# [Task description]
Transcribe the entries below word for word, beginning at the line with "Electronics & Communication Engineering" and stopping after the line with "Scientific Linux, Suse, and other RPM based"; drop all pictures.

Saved entries:
▶

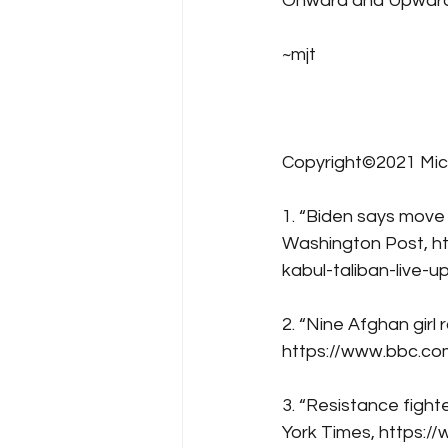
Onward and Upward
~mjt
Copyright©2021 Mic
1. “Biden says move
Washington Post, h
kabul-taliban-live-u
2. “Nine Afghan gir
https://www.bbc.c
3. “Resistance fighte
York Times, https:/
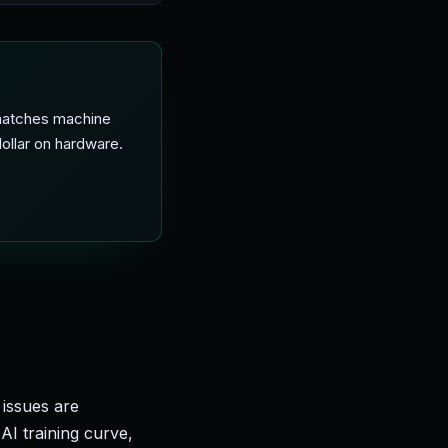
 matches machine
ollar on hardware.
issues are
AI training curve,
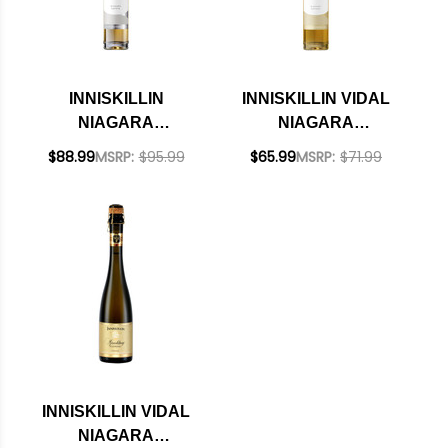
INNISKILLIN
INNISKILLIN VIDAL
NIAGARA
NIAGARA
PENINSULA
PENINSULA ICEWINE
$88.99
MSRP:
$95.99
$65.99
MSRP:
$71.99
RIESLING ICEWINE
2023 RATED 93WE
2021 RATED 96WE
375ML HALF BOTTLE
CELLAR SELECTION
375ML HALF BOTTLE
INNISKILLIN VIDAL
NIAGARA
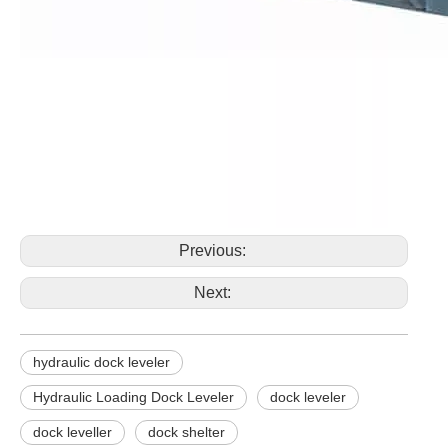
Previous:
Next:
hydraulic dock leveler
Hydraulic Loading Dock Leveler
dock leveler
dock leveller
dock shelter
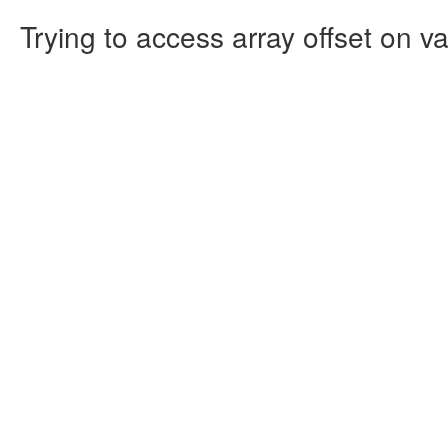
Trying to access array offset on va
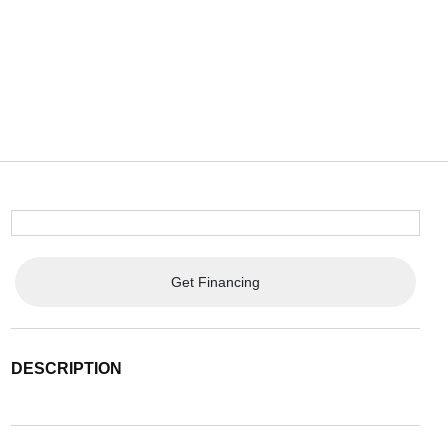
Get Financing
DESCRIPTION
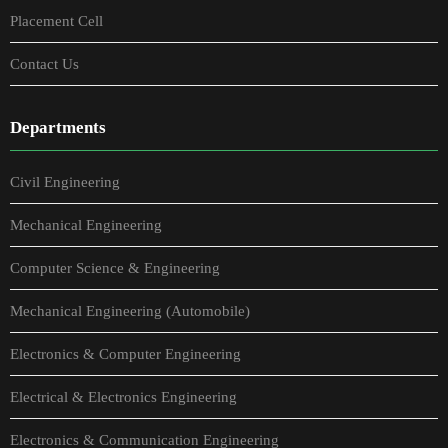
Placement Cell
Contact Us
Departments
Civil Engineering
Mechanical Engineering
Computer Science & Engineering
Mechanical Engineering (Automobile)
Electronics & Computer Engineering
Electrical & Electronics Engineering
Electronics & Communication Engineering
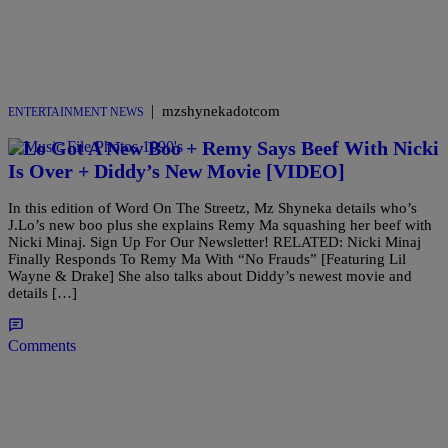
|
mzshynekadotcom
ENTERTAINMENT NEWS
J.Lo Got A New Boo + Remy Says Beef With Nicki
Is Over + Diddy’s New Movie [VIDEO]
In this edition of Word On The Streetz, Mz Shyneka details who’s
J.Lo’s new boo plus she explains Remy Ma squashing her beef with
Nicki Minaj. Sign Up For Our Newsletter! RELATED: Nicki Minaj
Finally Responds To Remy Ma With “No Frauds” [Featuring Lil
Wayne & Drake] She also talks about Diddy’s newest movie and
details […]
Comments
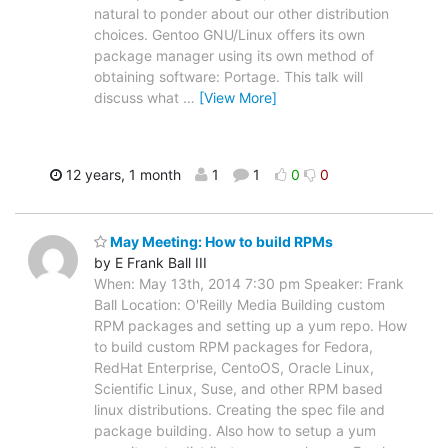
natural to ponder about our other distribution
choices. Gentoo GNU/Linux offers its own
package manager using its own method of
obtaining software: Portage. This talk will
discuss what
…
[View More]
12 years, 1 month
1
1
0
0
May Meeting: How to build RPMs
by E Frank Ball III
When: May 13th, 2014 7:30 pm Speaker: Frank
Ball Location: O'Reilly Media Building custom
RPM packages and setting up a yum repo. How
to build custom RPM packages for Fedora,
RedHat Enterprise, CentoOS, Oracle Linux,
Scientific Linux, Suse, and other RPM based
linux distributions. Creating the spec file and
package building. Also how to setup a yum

◀

# [Solution for this exercise]
Electronics & Communication Engineering
|
mzshynekadotcom
ENTERTAINMENT NEWS
J.Lo Got A New Boo + Remy Says Beef With Nicki
Is Over + Diddy’s New Movie [VIDEO]
In this edition of Word On The Streetz, Mz Shyneka details who’s
J.Lo’s new boo plus she explains Remy Ma squashing her beef with
Nicki Minaj. Sign Up For Our Newsletter! RELATED: Nicki Minaj
Finally Responds To Remy Ma With “No Frauds” [Featuring Lil
Wayne & Drake] She also talks about Diddy’s newest movie and
details […]
Comments
natural to ponder about our other distribution
choices. Gentoo GNU/Linux offers its own
package manager using its own method of
obtaining software: Portage. This talk will
discuss what
…
[View More]
12 years, 1 month
1
1
0
0
May Meeting: How to build RPMs
by E Frank Ball III
When: May 13th, 2014 7:30 pm Speaker: Frank
Ball Location: O'Reilly Media Building custom
RPM packages and setting up a yum repo. How
to build custom RPM packages for Fedora,
RedHat Enterprise, CentoOS, Oracle Linux,
Scientific Linux, Suse, and other RPM based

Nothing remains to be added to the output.